142 Wellington Place
by Tim Selvadurai
Author Reputation Press


"We followed her out in silence, carrying with us the sense of doom that pervades the minds of the living at the sight of the dead."

Sometimes big things come in small packages. This is a relatively short novel, but it is long on delight—assuming that delight can be found among lust, lies, and multiple deaths. The delight comes from the realization that crime capers can still be written intricately, articulately, and compellingly without the need for profanity-laced dialogue, explicit scenes of brutality, and muddled morality where even the heroes are occasionally heinous.

Set in England a year before the turbulent 1960s would usher in a world of radicalism, rebellion, and unceasingly raucous rock and roll, this tale of immorality, betrayal, and shocking death unfolds with a high degree of precision and admirable amounts of restraint. It involves a philanderer, his good friend, his aggrieved wife, prostitutes, police, blackmailers, housekeepers, and an apparent case of suicide that just might turn out to be murder. Along the way, readers are nudged, rather than dragged, into the bizarre events surrounding one man’s demise and the wake of misfortune it leaves behind. Before it’s all over, multiple suspects pile up, a courtroom drama ensues, and revelations come surprisingly to life.

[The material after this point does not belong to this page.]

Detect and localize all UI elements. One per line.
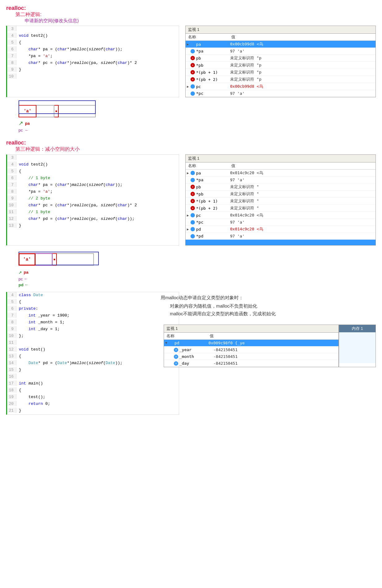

Author Selvadurai displays a particular talent for capturing storytelling of an unfortunately bygone era. Writing in the first-person view of his protagonist, he realistically peels back the layers of his plot with a pace that neither lunges nor lingers, a style that feels wholly appropriate for the place and period in which it plays out, and a degree of subdued grace that has seemingly been abandoned by most of the current chroniclers of deadly deeds. This novel sports a capital “N” for nostalgia, and readers who appreciate that may well become followers of this artful author.